With the return of the wily old point guard, Los Angeles finally has somebody to run the offense and potentially keep it from stagnating for long stretches throughout games.
Nash is going to help the team's flow more than anything, but there are are a handful of members of this Lakers team who will benefit more than others.
On an extremely basic level, Dwight Howard is going to be able to score more, or perhaps just more efficiently, with Steve Nash at his side.
Aside from the fact that Howard is obviously going to see more alley-oops, Nash is also going to be able to get him the ball in the post in situations where Kobe Bryant might have gone into full-on isolation mode despite a matchup advantage for Howard.
Defensively, there might be some trouble.
Howard is going to have to be on his toes for the drivers that inevitably get past Nash. However, this might have an unanticipated consequence in the form of more blocks by Howard when he does come around to help.
At the very least, we know we've got an ultra-intelligent basketball mind running the point with a guy who is stronger than 99 percent of the rest of the league in the post. They'll definitely be able to work out some advantageous relationship.
All Antawn Jamison needs to be effective is an open three-pointer every now and then, and he's done his job.
There should be no problem getting him that with Nash running things in Los Angeles.
Jamison has been very off-and-on without Nash, shooting just 31 percent from three with Kobe Bryant as the main ball-handler.
However, with Nash's history of working wonders with spot-up shooters, there's no way Jamison won't benefit.
Nash's magic led to Joe Johnson shooting 48 percent from three in 2005, Leandro Barbosa putting in two seasons of 40 percent three-point shooting or better and Raja Bell shooting nearly two percent better than his long-distance career average for the three-plus seasons he was in Phoenix.
If Jamison is open, Nash is going to find him.
The same arguments that arose before the season have begun to crop up again: Kobe Bryant can't work alongside a ball-dominant point guard like Steve Nash.
It's true that they're going to have to work out some sort of system to fold in a bunch of Kobe isolation, but there's no reason to think Nash can't help out Kobe in the process.
He's played well with isolation basketball players in the past, and he's helped them find open three-pointers and lanes to the hoop on a cut, leading to career-high field-goal percentages.
Most notable was Joe Johnson, who was able to shoot nearly 48 percent from the three-point line and just over 46 percent from the field in the 2005 season.
Once these two figure out how to work best together, they're going to be a dangerous duo hell-bent on league domination.
It's long been said that Pau Gasol has the most to benefit from the likes of Steve Nash, and that's no different today.

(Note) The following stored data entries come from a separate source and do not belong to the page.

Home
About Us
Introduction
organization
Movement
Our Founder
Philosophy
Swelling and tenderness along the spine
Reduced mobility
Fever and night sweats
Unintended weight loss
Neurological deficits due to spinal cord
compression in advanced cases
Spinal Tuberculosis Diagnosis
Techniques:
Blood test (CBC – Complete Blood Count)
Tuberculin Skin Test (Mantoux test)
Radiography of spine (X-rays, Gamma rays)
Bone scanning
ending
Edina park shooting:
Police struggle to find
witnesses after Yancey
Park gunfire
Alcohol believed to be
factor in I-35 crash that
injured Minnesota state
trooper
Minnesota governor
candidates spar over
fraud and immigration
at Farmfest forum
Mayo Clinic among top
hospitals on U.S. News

Gasol is going to be able to run the pick-and-pop with Nash as well as anybody in the NBA. And with Nash getting the ball around the floor, he'll be able to find Gasol in the perfect spot for a jumper from the high block, rather than a contested shot from just outside of the paint.
With Nash coming back, Gasol gains something he was in desperate need of: someone he could rely on.

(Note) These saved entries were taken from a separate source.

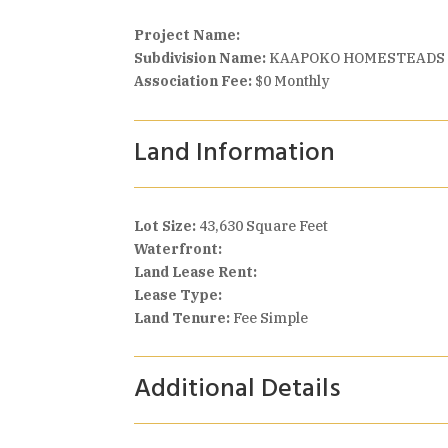
Project Name:
Subdivision Name:
KAAPOKO HOMESTEADS
Association Fee:
$0 Monthly
Land Information
Lot Size:
43,630 Square Feet
Waterfront:
Land Lease Rent:
Lease Type:
Land Tenure:
Fee Simple
Additional Details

Kobe has always been able to find Gasol in the post when he needed to, and Gasol is always happy to accept an entry pass from a wing player. But he's never had a point guard like Nash to give him the ball at the perfect opportunity every time.

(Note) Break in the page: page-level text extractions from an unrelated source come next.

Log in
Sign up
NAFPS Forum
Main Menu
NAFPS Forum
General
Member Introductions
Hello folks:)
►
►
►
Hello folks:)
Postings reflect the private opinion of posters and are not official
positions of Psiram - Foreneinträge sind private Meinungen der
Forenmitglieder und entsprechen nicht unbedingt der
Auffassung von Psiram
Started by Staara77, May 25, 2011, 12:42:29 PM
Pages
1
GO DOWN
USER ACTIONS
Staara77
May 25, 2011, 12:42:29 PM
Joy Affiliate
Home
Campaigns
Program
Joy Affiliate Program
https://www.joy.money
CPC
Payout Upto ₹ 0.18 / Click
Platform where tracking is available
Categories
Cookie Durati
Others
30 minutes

It's going to be like a quarterback hitting a tight end off a curl route, throwing him the ball just as he turns. They won't miss a beat and will end up looking almost telepathic at times.
If ever there's been something that makes Mike D'Antoni look good, it's a point guard who knows what he's doing with the ball.
It's even better for D'Antoni that this point guard happens to be the best one he's ever had the pleasure of coaching.
With Nash on the floor, D'Antoni will hardly have to coach the offense. There's going to be a representative there for him at all times.
These two know each other so well after spending time together in Phoenix that it's going to be the easiest transition to a new coach Nash has ever had. That's mostly because he's transitioning back to an old friend.
D'Antoni was in need of someone with the knowledge of offenses that Nash has, and with him in the lineup, the Lakers are going to get back to winning games as often as we once expected them to.